Photos: Mariana Bisti


The apartment building on 52, Patriarchou Ioakim street in Kolonaki, was built during the 30’s and is marked by several typological and stylistic features of that time. From the first time we visited the building, when we were invited to restore it, we believed that, despite the fact that to the State it is not considered as listed, we had to respect its design which we found remarkable.


Its architectural advantages though, were not noticeable at first sight, since the building had never been restored. For instance, the bush hammered cement mortar (named 'artificiel' -αρτιφισιέλ- in greek), had accumulated pollutants of almost 75 years, while the ground-floor was in many places covered in graffiti. Similar conditions prevailed in the building’s interior spaces as well, where the marble and wooden surfaces were scratched and ravaged by the use and the lack of maintenance.

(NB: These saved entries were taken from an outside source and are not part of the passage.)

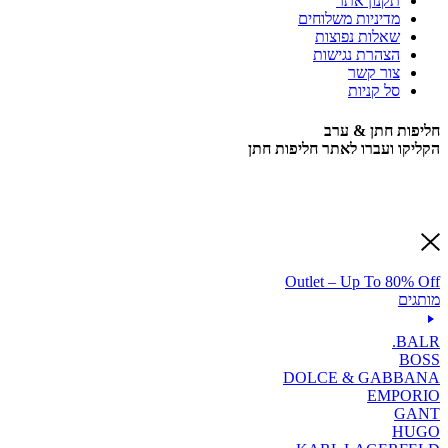
תקנון אתר
מדיניות משלוחים
שאלות נפוצות
הצהרת נגישות
צור קשר
סל קניות
חליפות חתן & ערב
הקליקו ועברו לאתר חליפות חתן
Outlet – Up To 80% Off
מותגים
BALR.
BOSS
DOLCE & GABBANA
EMPORIO
GANT
HUGO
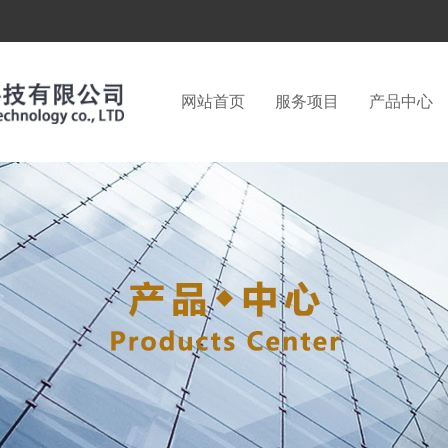
网站首页
服务项目
产品中心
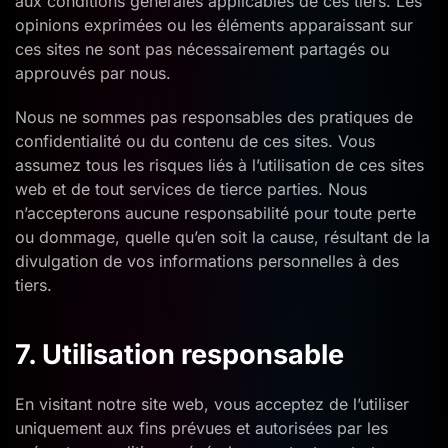
aux conditions générales applicables de ces tiers. Les
opinions exprimées ou les éléments apparaissant sur
ces sites ne sont pas nécessairement partagés ou
approuvés par nous.
Nous ne sommes pas responsables des pratiques de
confidentialité ou du contenu de ces sites. Vous
assumez tous les risques liés à l’utilisation de ces sites
web et de tout services de tierce parties. Nous
n’accepterons aucune responsabilité pour toute perte
ou dommage, quelle qu’en soit la cause, résultant de la
divulgation de vos informations personnelles à des
tiers.
7. Utilisation responsable
En visitant notre site web, vous acceptez de l’utiliser
uniquement aux fins prévues et autorisées par les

Therefore, our choice to restore the apartment building into its initial form without adding new elements was worrying because its materials seemed corroded to such an extent that the solution we were pursuing could be unattainable.

Finally, following strenuous efforts and repeated cleaning with special pressure washers and wet sandblasting on the envelope, but also through careful repairs on the marble and wooden surfaces, the result seemed to be justifying our initial decisions. However, for the parts that were impossible to be repaired, we collaborated with art conservators who made small interventions of colour painting, in order to preserve the homogeneity of the facade and of certain interior spaces which we found important, like the mahogany elevator.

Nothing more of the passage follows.